Once you put school off, it will get much harder to return to it. I know a lot
of people who go "Oh i'll take time off and save up some money and go back in
a year or two" but they never do. Also be careful going to non-four yr schools
from the start. If you have the grades, it would be good to go to a state
school (cheaper). Tons of people go to community colleges (or some other pre-
college school) to save money, but end up getting stuck there because units
wont transfer or they can't get their classes. They end up spending way more
money. Might be better off to just be a student worker and take out some
loans.

You read about kids dropping out of college to pursue their business ideas,
but the majority of them fail. You'd be better off getting a dual degree in
say CS and business. School will allow you to develop your ideas further and
get the connections you need to get a job or start a business.

best of luck!

------
shantanubala
I'm also in my senior year of high school, and I'll say this: don't skip on
school. You'll have free time, and you can put that time into starting a
company. But first, you have to just play around with stuff, and you'll always
meet people in any school. Find people who share your passion, because they'll
help you continue forward. And keep doing stuff like FIRST -- it's fun, but it
also helps you tackle problems well. If you start building stuff for fun that
seems like it'll make money, you've found an alternative to school. But
unlimited free time sounds fun, but I guarantee you'll be getting the same
amount of work done if you go to school and work on stuff in your free time.
You may even produce better work because you won't "have the time" to
procrastinate.

But it's all a matter of preference. I'm not really any wiser than you. But
one question: does the idea of school sound appealing to you on its own?

------
fooandbarify
If you really have the itch, my vote is to take a year and go all-out
entrepreneur. I'm on the far side of an electrical engineering degree and by
the end of it an extra year one way or the other makes no difference, but the
amount of experience to be gained from just one year of trying to run a
business is invaluable. If school is a priority for you, set a benchmark for
yourself so that you are not tempted to drag along a failing business for
years instead of going to school.

If you don't have access to a good network of hackers (to be a part of your
team and to go to for advice), ignore what I just said. Go to school - a CS
degree is probably the best way for a young person to build up a network of
programmers.

------
eswelsh
>So the question is whether I pursue going to a two year technical school with
the plan on transfering to a four school for computer science? Or do I skip
school for a year and pursue developing my ideas into potential companies?

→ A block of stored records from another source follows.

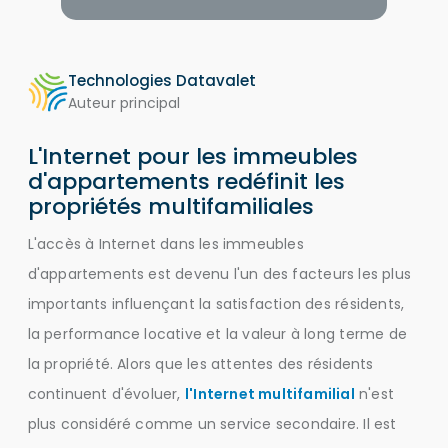
Technologies Datavalet
Auteur principal
L'Internet pour les immeubles
d'appartements redéfinit les
propriétés multifamiliales
L'accès à Internet dans les immeubles
d'appartements est devenu l'un des facteurs les plus
importants influençant la satisfaction des résidents,
la performance locative et la valeur à long terme de
la propriété. Alors que les attentes des résidents
continuent d'évoluer,
l'Internet multifamilial
n'est
plus considéré comme un service secondaire. Il est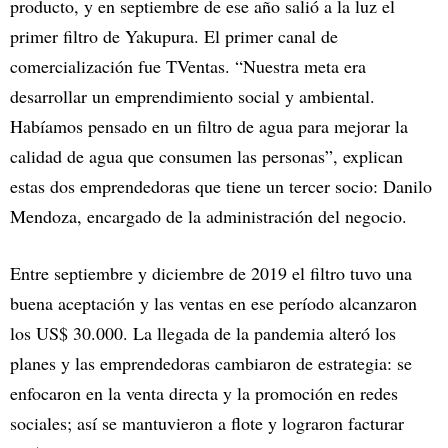
producto, y en septiembre de ese año salió a la luz el
primer filtro de Yakupura. El primer canal de
comercialización fue TVentas. “Nuestra meta era
desarrollar un emprendimiento social y ambiental.
Habíamos pensado en un filtro de agua para mejorar la
calidad de agua que consumen las personas”, explican
estas dos emprendedoras que tiene un tercer socio: Danilo
Mendoza, encargado de la administración del negocio.
Entre septiembre y diciembre de 2019 el filtro tuvo una
buena aceptación y las ventas en ese período alcanzaron
los US$ 30.000. La llegada de la pandemia alteró los
planes y las emprendedoras cambiaron de estrategia: se
enfocaron en la venta directa y la promoción en redes
sociales; así se mantuvieron a flote y lograron facturar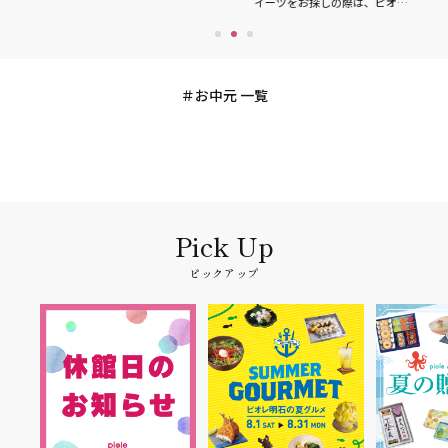
イーツをお探しの際は、ピオ…
メニューやスイ
お中元 一覧
ピックアップ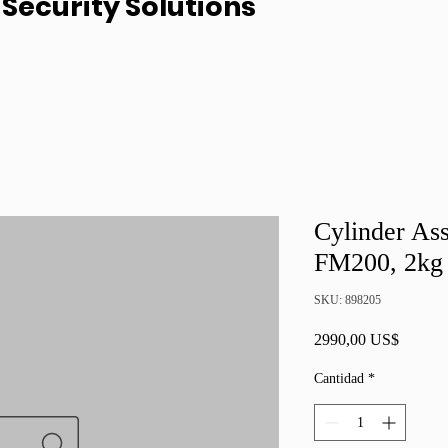
Security Solutions
Cylinder As
FM200, 2kg
SKU: 898205
Precio
2990,00 US$
Cantidad
*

Even if you don't finish college, I think you'll find that the experience will
improve the quality of your ideas and your ability to execute them.

------
bootload
read _"What you'll wish you'd known"_ ~ <http://paulgraham.com/hs.html>

------
grizzlylazer
HS senior from hong kong here! recently graduated and heading to college in
the bay area in september. i think it's a great idea to take a gap year to
figure out what you want to do next. there is a lot you can do in one year. if
you really have a great idea, the pursue it!